— EXERCISE DESCRIPTION —
Return each of the entries below word for word.

— EXTRACTED ENTRIES —
____________________

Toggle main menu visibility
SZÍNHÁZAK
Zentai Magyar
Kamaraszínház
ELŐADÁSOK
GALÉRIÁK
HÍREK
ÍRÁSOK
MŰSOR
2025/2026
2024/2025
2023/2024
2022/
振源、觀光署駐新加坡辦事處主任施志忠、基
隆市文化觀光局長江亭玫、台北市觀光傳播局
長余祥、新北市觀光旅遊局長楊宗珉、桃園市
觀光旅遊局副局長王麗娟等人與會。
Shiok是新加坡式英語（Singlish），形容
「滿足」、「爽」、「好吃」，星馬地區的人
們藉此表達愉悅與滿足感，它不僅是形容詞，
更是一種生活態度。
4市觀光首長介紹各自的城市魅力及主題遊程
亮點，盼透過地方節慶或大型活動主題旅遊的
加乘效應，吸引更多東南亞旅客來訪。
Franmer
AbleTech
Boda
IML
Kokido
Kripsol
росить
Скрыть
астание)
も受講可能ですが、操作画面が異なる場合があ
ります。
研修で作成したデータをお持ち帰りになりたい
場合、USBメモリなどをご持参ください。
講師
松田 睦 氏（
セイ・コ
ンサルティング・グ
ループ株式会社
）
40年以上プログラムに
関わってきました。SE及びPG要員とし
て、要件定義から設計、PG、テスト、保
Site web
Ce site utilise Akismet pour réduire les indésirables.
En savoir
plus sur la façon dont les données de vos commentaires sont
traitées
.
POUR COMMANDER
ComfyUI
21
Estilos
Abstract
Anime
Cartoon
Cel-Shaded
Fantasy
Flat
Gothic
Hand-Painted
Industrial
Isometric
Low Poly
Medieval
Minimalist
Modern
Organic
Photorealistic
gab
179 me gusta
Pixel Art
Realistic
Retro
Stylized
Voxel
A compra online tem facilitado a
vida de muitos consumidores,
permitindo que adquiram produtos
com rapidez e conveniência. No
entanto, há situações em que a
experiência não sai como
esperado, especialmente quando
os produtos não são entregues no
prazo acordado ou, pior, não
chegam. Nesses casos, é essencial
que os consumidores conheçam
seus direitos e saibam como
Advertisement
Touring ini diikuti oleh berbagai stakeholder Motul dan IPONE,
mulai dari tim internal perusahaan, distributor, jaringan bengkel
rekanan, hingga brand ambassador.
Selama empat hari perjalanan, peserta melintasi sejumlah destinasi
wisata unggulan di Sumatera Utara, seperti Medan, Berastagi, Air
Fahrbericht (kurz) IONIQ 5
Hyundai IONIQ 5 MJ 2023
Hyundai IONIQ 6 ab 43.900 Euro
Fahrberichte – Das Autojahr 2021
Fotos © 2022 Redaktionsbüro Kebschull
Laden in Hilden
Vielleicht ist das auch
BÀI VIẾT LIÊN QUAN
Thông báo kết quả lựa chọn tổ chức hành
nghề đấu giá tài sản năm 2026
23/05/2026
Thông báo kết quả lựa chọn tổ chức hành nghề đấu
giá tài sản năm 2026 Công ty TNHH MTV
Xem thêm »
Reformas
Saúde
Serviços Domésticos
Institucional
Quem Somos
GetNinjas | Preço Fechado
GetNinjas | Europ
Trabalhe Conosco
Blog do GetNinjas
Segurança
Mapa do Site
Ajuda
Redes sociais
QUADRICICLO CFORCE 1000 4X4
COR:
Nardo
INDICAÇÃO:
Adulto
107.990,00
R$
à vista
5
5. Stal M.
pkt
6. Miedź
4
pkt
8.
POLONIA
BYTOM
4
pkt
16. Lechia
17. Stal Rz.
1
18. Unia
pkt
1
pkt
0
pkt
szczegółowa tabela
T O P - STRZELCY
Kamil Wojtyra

____________________

— RESULT —
Toggle main menu visibility
SZÍNHÁZAK
Zentai Magyar
Kamaraszínház
ELŐADÁSOK
GALÉRIÁK
HÍREK
ÍRÁSOK
MŰSOR
2025/2026
2024/2025
2023/2024
2022/
振源、觀光署駐新加坡辦事處主任施志忠、基
隆市文化觀光局長江亭玫、台北市觀光傳播局
長余祥、新北市觀光旅遊局長楊宗珉、桃園市
觀光旅遊局副局長王麗娟等人與會。
Shiok是新加坡式英語（Singlish），形容
「滿足」、「爽」、「好吃」，星馬地區的人
們藉此表達愉悅與滿足感，它不僅是形容詞，
更是一種生活態度。
4市觀光首長介紹各自的城市魅力及主題遊程
亮點，盼透過地方節慶或大型活動主題旅遊的
加乘效應，吸引更多東南亞旅客來訪。
Franmer
AbleTech
Boda
IML
Kokido
Kripsol
росить
Скрыть
астание)
も受講可能ですが、操作画面が異なる場合があ
ります。
研修で作成したデータをお持ち帰りになりたい
場合、USBメモリなどをご持参ください。
講師
松田 睦 氏（
セイ・コ
ンサルティング・グ
ループ株式会社
）
40年以上プログラムに
関わってきました。SE及びPG要員とし
て、要件定義から設計、PG、テスト、保
Site web
Ce site utilise Akismet pour réduire les indésirables.
En savoir
plus sur la façon dont les données de vos commentaires sont
traitées
.
POUR COMMANDER
ComfyUI
21
Estilos
Abstract
Anime
Cartoon
Cel-Shaded
Fantasy
Flat
Gothic
Hand-Painted
Industrial
Isometric
Low Poly
Medieval
Minimalist
Modern
Organic
Photorealistic
gab
179 me gusta
Pixel Art
Realistic
Retro
Stylized
Voxel
A compra online tem facilitado a
vida de muitos consumidores,
permitindo que adquiram produtos
com rapidez e conveniência. No
entanto, há situações em que a
experiência não sai como
esperado, especialmente quando
os produtos não são entregues no
prazo acordado ou, pior, não
chegam. Nesses casos, é essencial
que os consumidores conheçam
seus direitos e saibam como
Advertisement
Touring ini diikuti oleh berbagai stakeholder Motul dan IPONE,
mulai dari tim internal perusahaan, distributor, jaringan bengkel
rekanan, hingga brand ambassador.
Selama empat hari perjalanan, peserta melintasi sejumlah destinasi
wisata unggulan di Sumatera Utara, seperti Medan, Berastagi, Air
Fahrbericht (kurz) IONIQ 5
Hyundai IONIQ 5 MJ 2023
Hyundai IONIQ 6 ab 43.900 Euro
Fahrberichte – Das Autojahr 2021
Fotos © 2022 Redaktionsbüro Kebschull
Laden in Hilden
Vielleicht ist das auch
BÀI VIẾT LIÊN QUAN
Thông báo kết quả lựa chọn tổ chức hành
nghề đấu giá tài sản năm 2026
23/05/2026
Thông báo kết quả lựa chọn tổ chức hành nghề đấu
giá tài sản năm 2026 Công ty TNHH MTV
Xem thêm »
Reformas
Saúde
Serviços Domésticos
Institucional
Quem Somos
GetNinjas | Preço Fechado
GetNinjas | Europ
Trabalhe Conosco
Blog do GetNinjas
Segurança
Mapa do Site
Ajuda
Redes sociais
QUADRICICLO CFORCE 1000 4X4
COR:
Nardo
INDICAÇÃO:
Adulto
107.990,00
R$
à vista
5
5. Stal M.
pkt
6. Miedź
4
pkt
8.
POLONIA
BYTOM
4
pkt
16. Lechia
17. Stal Rz.
1
18. Unia
pkt
1
pkt
0
pkt
szczegółowa tabela
T O P - STRZELCY
Kamil Wojtyra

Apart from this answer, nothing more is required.